TL;DR: The main question here is: How Does Java 9 Work with Elasticsearch 6? It works well, but don’t expect miracles. Unless you’re using G1, then there are some miracles.
With Java 9 fresh out of the oven and Elasticsearch 6 still in the oven but almost fully baked, we thought we should take them out for a spin and find an answer to a couple of questions:
- do they actually work together, or is there some crazy error to be expected?
- if yes, what are the benefits of upgrading?
Out of the list of Java 9 features and improvements, two things stood out for us:
- compact strings, because heap size could be smaller.
- G1 garbage collector improvements. Yes, we know that some advise against G1 on Lucene-based search engines such as Elasticsearch, but the argument there isn’t all that clear and we had mostly good experiences with G1 for years now. On Java 9, G1 becomes the default and CMS – currently used by Elasticsearch as default – becomes deprecated (you will see a deprecation message in the logs).
Test conditions: Java 9 w/ Elasticsearch 6
We compared Java HotSpot 1.8.0_144 with OpenJDK build 9+181 using Elasticsearch 6 beta 2 on a 4 vCPU, 8GB of RAM, SSD-backed physical box. The test was to index some data (10M firewall logs) at moderate throughput (~5K docs/s from an external Logstash – this ate about 50% of the CPU) while at the same time looping a query with an aggregation.

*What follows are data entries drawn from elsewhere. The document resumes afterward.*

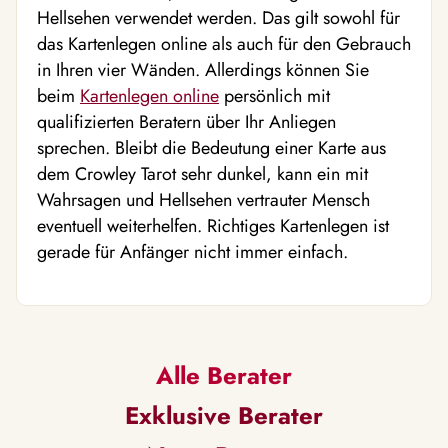
Hellsehen verwendet werden. Das gilt sowohl für
das Kartenlegen online als auch für den Gebrauch
in Ihren vier Wänden. Allerdings können Sie
beim
Kartenlegen online
persönlich mit
qualifizierten Beratern über Ihr Anliegen
sprechen. Bleibt die Bedeutung einer Karte aus
dem Crowley Tarot sehr dunkel, kann ein mit
Wahrsagen und Hellsehen vertrauter Mensch
eventuell weiterhelfen. Richtiges Kartenlegen ist
gerade für Anfänger nicht immer einfach.
Alle Berater
Exklusive Berater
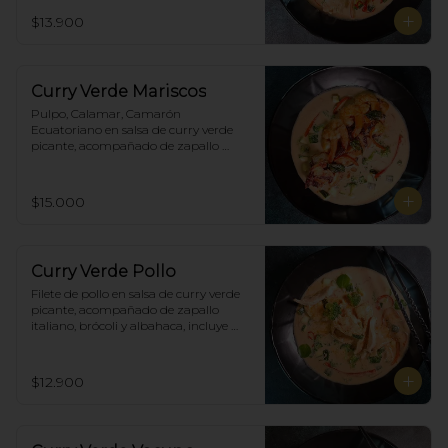
brócoli y albahaca, incluye porción de 
$13.900
arroz blanco.
Curry Verde Mariscos
Pulpo, Calamar, Camarón 
Ecuatoriano en salsa de curry verde 
picante, acompañado de zapallo 
italiano, brócoli y albahaca, incluye 
porción de arroz blanco.
$15.000
Curry Verde Pollo
Filete de pollo en salsa de curry verde 
picante, acompañado de zapallo 
italiano, brócoli y albahaca, incluye 
porción de arroz blanco.
$12.900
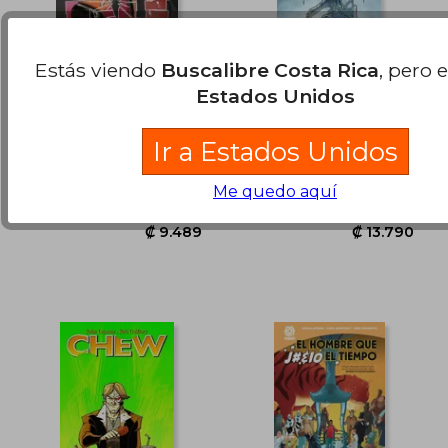
Estás viendo
Buscalibre Costa Rica
, pero 
DC K.O. 5
Eleanor and the
Estados Unidos
Egret
JOHN LAYMAN. .
John Layman
Ir a Estados Unidos
(2)
DC Comics, 2026, Tapa
Planeta, 2019, Tapa Dura,
₡ 6.469
₡ 13.0
Blanda, Nuevo
Nuevo
Me quedo aquí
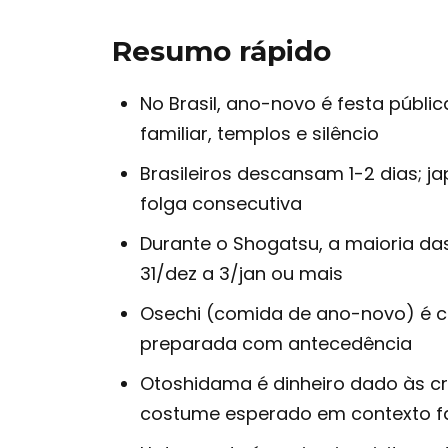
Resumo rápido
No Brasil, ano-novo é festa públic
familiar, templos e silêncio
Brasileiros descansam 1-2 dias; j
folga consecutiva
Durante o Shogatsu, a maioria das
31/dez a 3/jan ou mais
Osechi (comida de ano-novo) é c
preparada com antecedência
Otoshidama é dinheiro dado às c
costume esperado em contexto fa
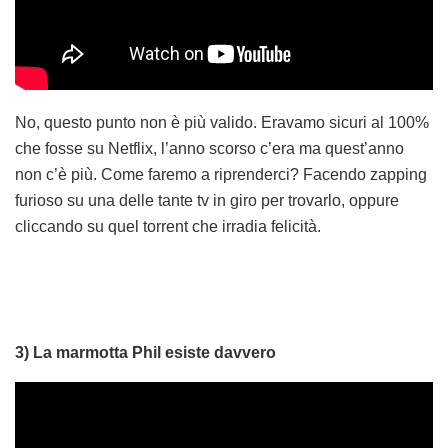
No, questo punto non è più valido. Eravamo sicuri al 100%
che fosse su Netflix, l’anno scorso c’era ma quest’anno
non c’è più. Come faremo a riprenderci? Facendo zapping
furioso su una delle tante tv in giro per trovarlo, oppure
cliccando su quel torrent che irradia felicità.
3) La marmotta Phil esiste davvero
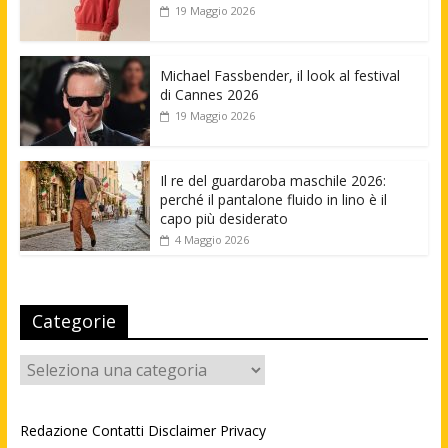
19 Maggio 2026
Michael Fassbender, il look al festival
di Cannes 2026
19 Maggio 2026
Il re del guardaroba maschile 2026:
perché il pantalone fluido in lino è il
capo più desiderato
4 Maggio 2026
Categorie
Categorie
Redazione
Contatti
Disclaimer
Privacy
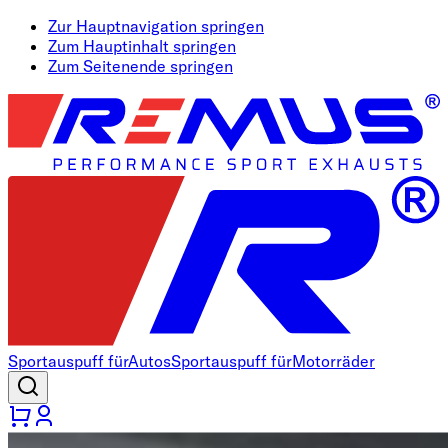
Zur Hauptnavigation springen
Zum Hauptinhalt springen
Zum Seitenende springen
Sportauspuff für
Autos
Sportauspuff für
Motorräder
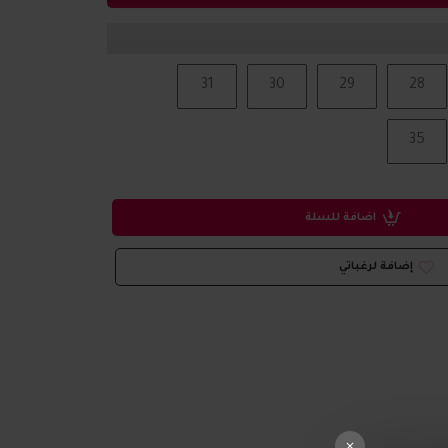
31
30
29
28
35
اضافة للسلة
إضافة لرغباتي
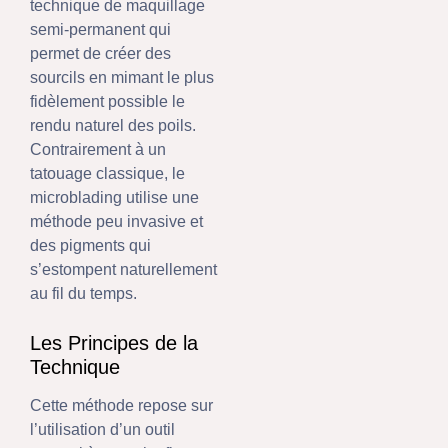
technique de maquillage
semi-permanent qui
permet de créer des
sourcils en mimant le plus
fidèlement possible le
rendu naturel des poils.
Contrairement à un
tatouage classique, le
microblading utilise une
méthode peu invasive et
des pigments qui
s’estompent naturellement
au fil du temps.
Les Principes de la
Technique
Cette méthode repose sur
l’utilisation d’un outil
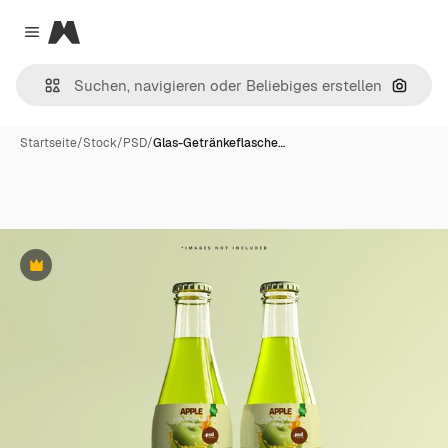
Magnific
Close menu
Nach B
Startseite
/
Stock
/
PSD
/
Glas-Getränkeflasche…
Premium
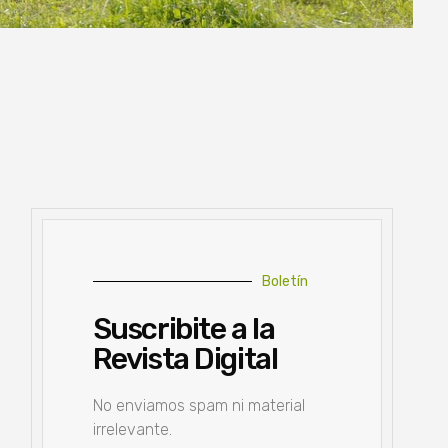
Boletín
Suscribite a la
Revista Digital
No enviamos spam ni material
irrelevante.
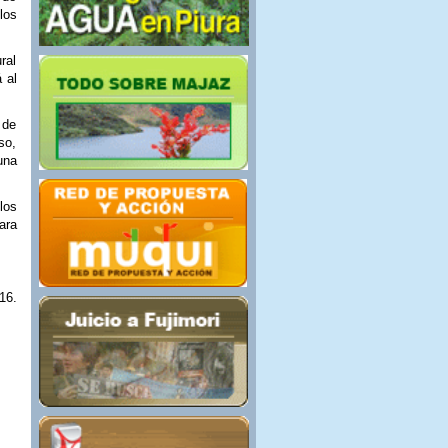
los
ral
 al
 de
so,
una
los
ara
16.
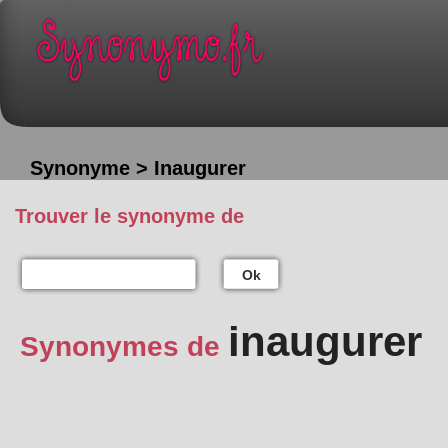
Synonyme > Inaugurer
Trouver le synonyme de
Ok
inaugurer
Synonymes de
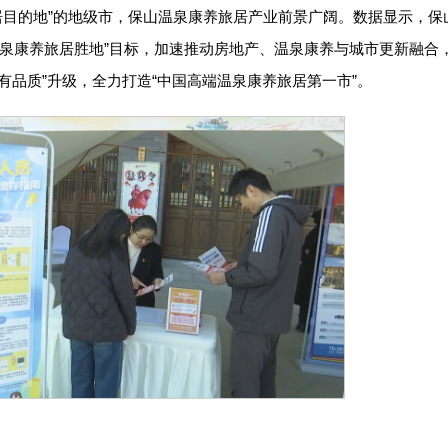
居目的地”的地级市，保山温泉康养旅居产业前景广阔。数据显示，保
“温泉康养旅居胜地”目标，加速推动房地产、温泉康养与城市更新融合
居有品质”升级，全力打造“中国高端温泉康养旅居第一市”。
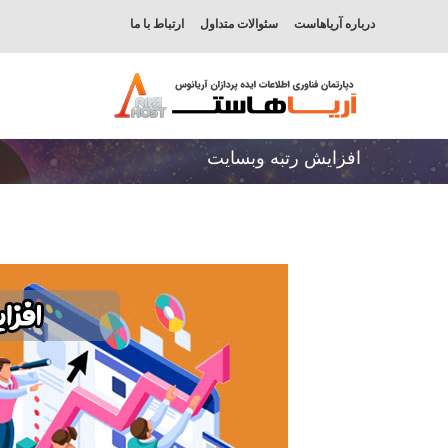
درباره آریاهاست
سئوالات متداول
ارتباط با ما
افزایش رتبه وبسایت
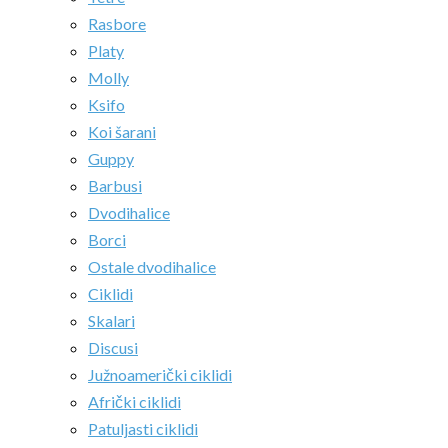
Rasbore
Platy
Molly
Ksifo
Koi šarani
Guppy
Barbusi
Dvodihalice
Borci
Ostale dvodihalice
Ciklidi
Skalari
Discusi
Južnoamerički ciklidi
Afrički ciklidi
Patuljasti ciklidi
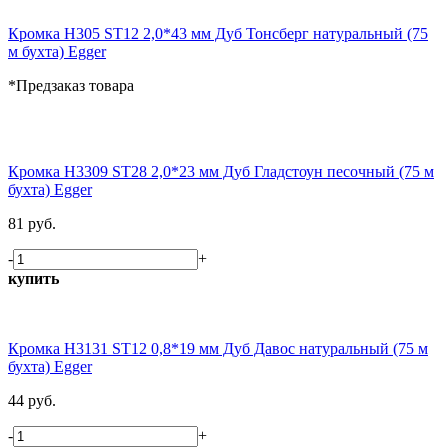
Кромка H305 ST12 2,0*43 мм Дуб Тонсберг натуральный (75
м бухта) Egger
*Предзаказ товара
Кромка H3309 ST28 2,0*23 мм Дуб Гладстоун песочный (75 м
бухта) Egger
81 руб.
-
+
купить
Кромка H3131 ST12 0,8*19 мм Дуб Давос натуральный (75 м
бухта) Egger
44 руб.
-
+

Using Sematext Monitoring for Elasticsearch we captured pretty much all the Elasticsearch metrics known to mankind, from GC times to query latencies. There were two distinct runs: one with the default GC settings, and one with G1 GC enabled instead of CMS.
Since we knew there were no significant changes for CMS between Java 8 and 9, using it helped us pinpoint any non-GC related changes (like the influence of the new compact strings). Using G1 separately helped us see the G1-related changes.
Results: Garbage Collectors 3 times faster for Java 9
To our surprise, it turned out that none of those non-GC related changes existed. All the metrics we checked were similar with Java 8 and Java 9, from indexing and query throughput and latencies, to GC times, heap size variations, and CPU usage.
As an example, here’s a query latency graph (average and 99th percentile). If anything, the Java 9 result is slightly worse, especially when looking at the 99th percentile, though this can be attributed to noise.
With G1 it was mostly the same, too: query latencies were similar, so was indexing throughput. There was, however, one big difference – GC times were much shorter for Java 9 – while cleaning up the same amount of garbage. About 3 times faster, both when it came to total and average GC latency.
In the image below, you can also see the extended graph, which includes the total collection time for CMS runs as well: GC times are the same between Java 8 and Java 9 for CMS, but there’s a clear difference with G1.
Keen eyes will catch that GC times were better for CMS anyway, especially for Java 8. That’s something to be expected with a 1GB heap, where the overhead of G1 (in terms of heap size) becomes significant. Also:
- we used default settings, which made CMS kick in at 75% of heap, while G1 would start working more aggressively, at 45%. Both limits are configurable, of course, but the defaults work better for CMS in this particular setup
- tests were short-term (only loading 10M documents). In the longer run, G1 might work better because, unlike CMS, G1 also defragments heap
Conclusions
Why was there no significant difference in heap size? While we’d love to hear your opinion in the comments, our conclusion so far was that Elasticsearch, and the underlying Lucene, just aren’t using String objects that much. Looking at a few heap dumps we saw less than 2% of heap occupied by String objects – meaning their compaction wouldn’t lead to any notable memory usage drop. There are so few String objects because Lucene and Elasticsearch (and Solr, too) tend to rely more on byte arrays to represent data. Which is what Java 9 now does out of the box.
With regards to garbage collection, there are a couple of open-ended questions as well:
- Is it premature to deprecate CMS? Since it works better for smaller heaps, why deprecate it? One could argue that G1 could have been optimized for this use-case (the default settings aren’t meant to take on CMS for 1GB heaps, especially when these particular CMS settings were tuned for Elasticsearch). Another argument could be that on modern hardware, for 1GB heaps, most use-cases don’t need a concurrent collector at all, and we could have just selected the Parallel collector.
- Should we finally use G1 for every large-scale Elasticsearch deployment? We would suspect that, with proper tuning, G1 will work great performance-wise. However, the debate was always about stability. While we can always invoke the “time will tell” argument, what was your experience with G1?